## WORK TO BE COMPLETED
Below is a block of records; return all of them exactly, but without the images.

## MATERIAL PROVIDED
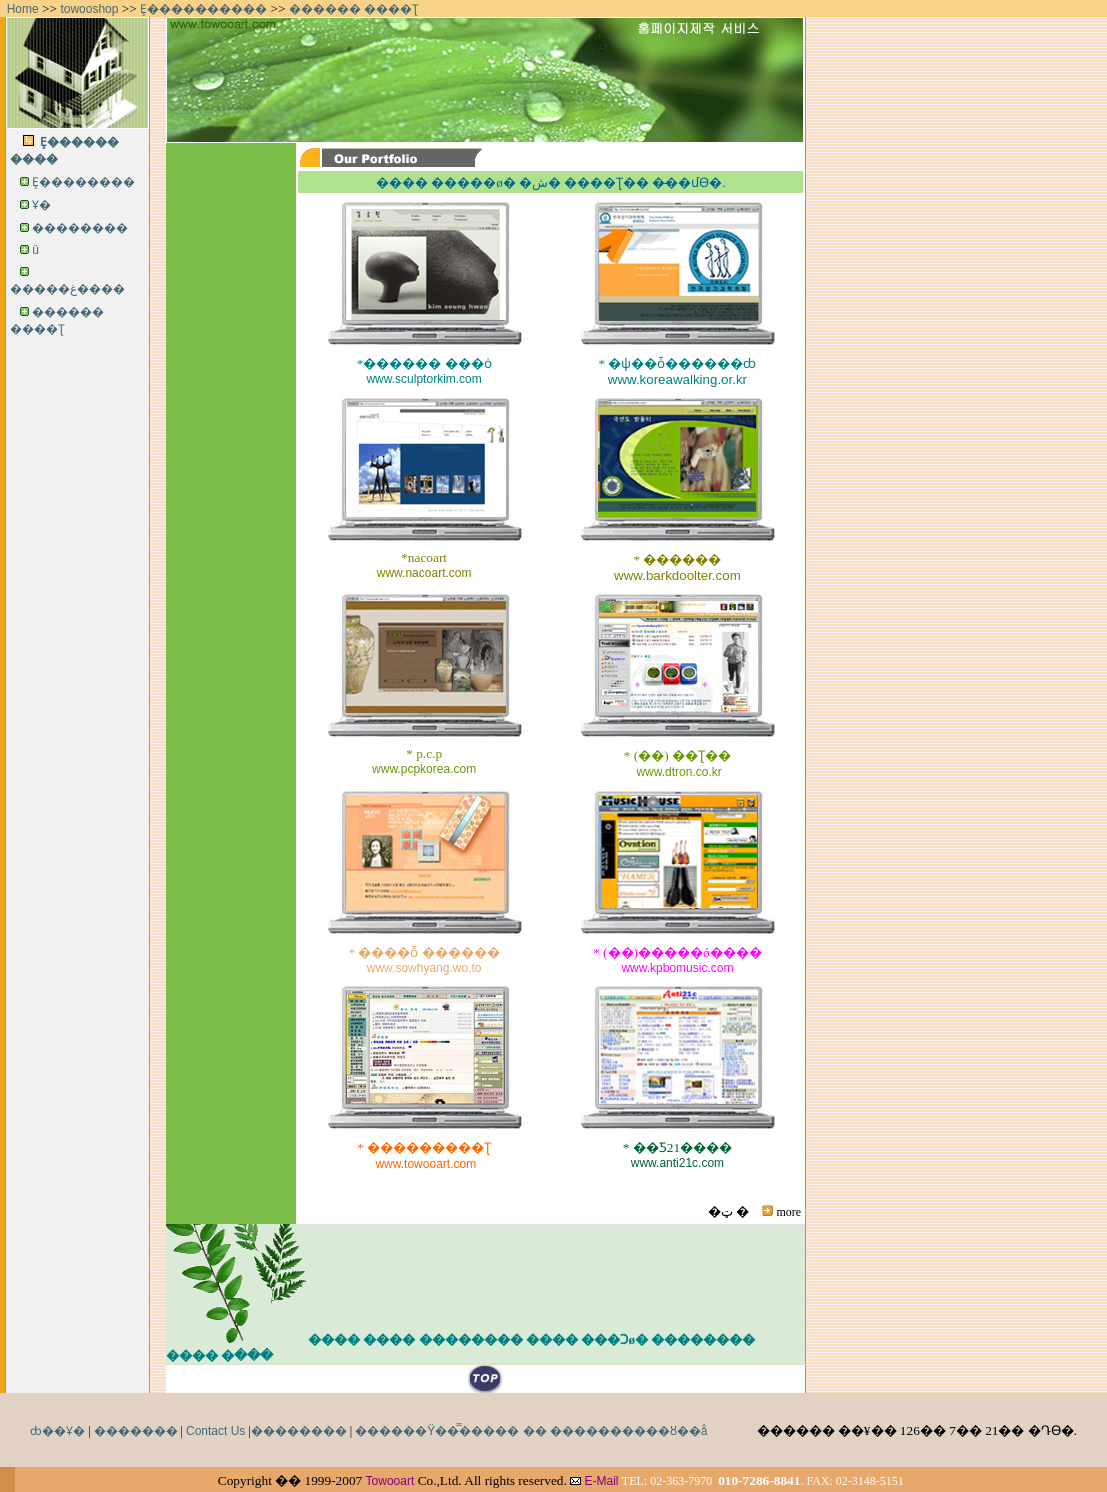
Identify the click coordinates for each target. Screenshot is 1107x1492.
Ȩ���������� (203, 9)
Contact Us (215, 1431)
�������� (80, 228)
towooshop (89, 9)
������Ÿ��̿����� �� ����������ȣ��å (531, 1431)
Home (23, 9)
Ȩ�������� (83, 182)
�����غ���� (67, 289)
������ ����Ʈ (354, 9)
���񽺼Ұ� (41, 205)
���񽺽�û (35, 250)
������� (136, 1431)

## TASK RESPONSE
Identify the click coordinates for each target. Screenshot is 1107x1492.
Ȩ���������� (203, 9)
Contact Us (215, 1431)
�������� (80, 228)
towooshop (89, 9)
������Ÿ��̿����� �� ����������ȣ��å (531, 1431)
Home (23, 9)
Ȩ�������� (83, 182)
�����غ���� (67, 289)
������ ����Ʈ (354, 9)
���񽺼Ұ� (41, 205)
���񽺽�û (35, 250)
������� (136, 1431)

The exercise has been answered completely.